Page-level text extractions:
------------------------
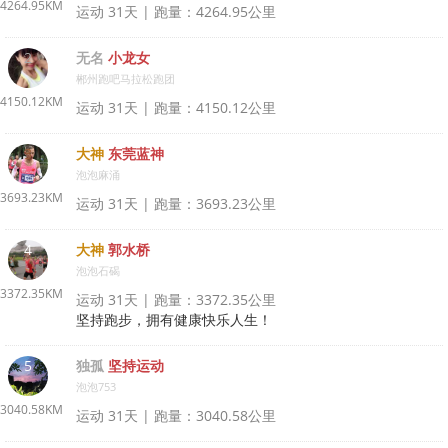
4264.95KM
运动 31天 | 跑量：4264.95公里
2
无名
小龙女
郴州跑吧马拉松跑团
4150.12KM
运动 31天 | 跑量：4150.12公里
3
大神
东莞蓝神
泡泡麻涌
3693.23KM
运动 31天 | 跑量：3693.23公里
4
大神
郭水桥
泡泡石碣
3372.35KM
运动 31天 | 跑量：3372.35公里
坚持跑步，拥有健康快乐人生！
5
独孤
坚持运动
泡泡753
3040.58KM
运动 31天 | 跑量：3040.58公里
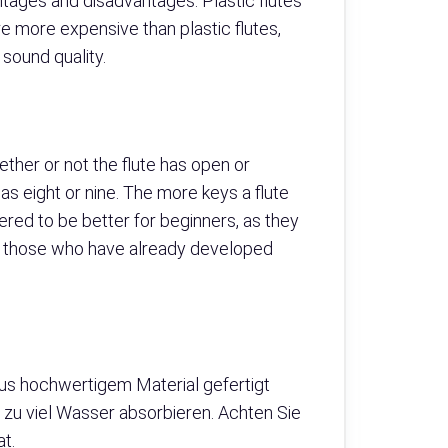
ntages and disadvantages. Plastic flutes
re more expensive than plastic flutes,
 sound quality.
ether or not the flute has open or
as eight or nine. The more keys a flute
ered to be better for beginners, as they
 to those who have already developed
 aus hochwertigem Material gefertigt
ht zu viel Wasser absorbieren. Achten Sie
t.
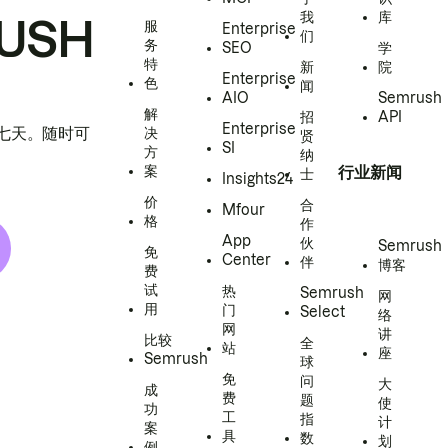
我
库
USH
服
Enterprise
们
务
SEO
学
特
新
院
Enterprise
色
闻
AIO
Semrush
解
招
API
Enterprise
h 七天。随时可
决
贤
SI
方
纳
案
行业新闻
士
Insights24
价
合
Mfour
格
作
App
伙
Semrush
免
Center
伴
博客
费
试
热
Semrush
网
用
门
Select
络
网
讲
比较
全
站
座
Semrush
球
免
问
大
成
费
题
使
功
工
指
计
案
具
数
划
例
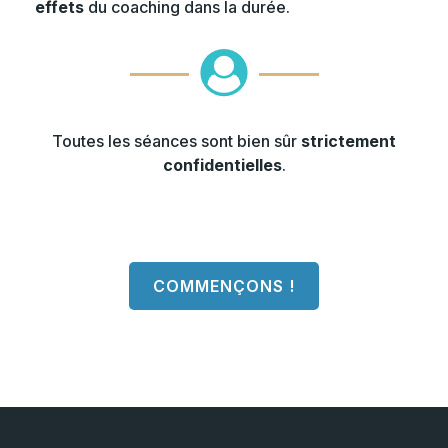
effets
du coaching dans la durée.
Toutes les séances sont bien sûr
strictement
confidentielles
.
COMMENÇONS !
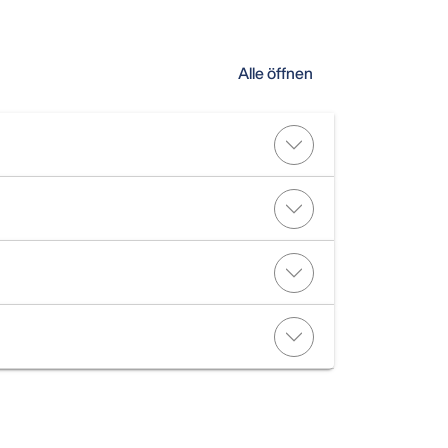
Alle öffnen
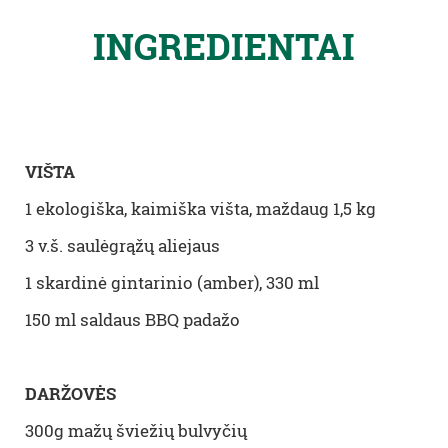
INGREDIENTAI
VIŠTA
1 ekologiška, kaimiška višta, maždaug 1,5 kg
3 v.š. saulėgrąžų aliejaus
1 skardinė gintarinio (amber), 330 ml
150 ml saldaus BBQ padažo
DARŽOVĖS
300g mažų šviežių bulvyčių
------------------------
What is being asked ->
Write out, exactly and with no pictures, the lines of the data from the first through the line containing "ered to be better for beginners, as they".

Result for this task ->
4264.95KM
运动 31天 | 跑量：4264.95公里
2
无名
小龙女
郴州跑吧马拉松跑团
4150.12KM
运动 31天 | 跑量：4150.12公里
3
大神
东莞蓝神
泡泡麻涌
3693.23KM
运动 31天 | 跑量：3693.23公里
4
大神
郭水桥
泡泡石碣
3372.35KM
运动 31天 | 跑量：3372.35公里
坚持跑步，拥有健康快乐人生！
5
独孤
坚持运动
泡泡753
3040.58KM
运动 31天 | 跑量：3040.58公里
ntages and disadvantages. Plastic flutes
re more expensive than plastic flutes,
 sound quality.
ether or not the flute has open or
as eight or nine. The more keys a flute
ered to be better for beginners, as they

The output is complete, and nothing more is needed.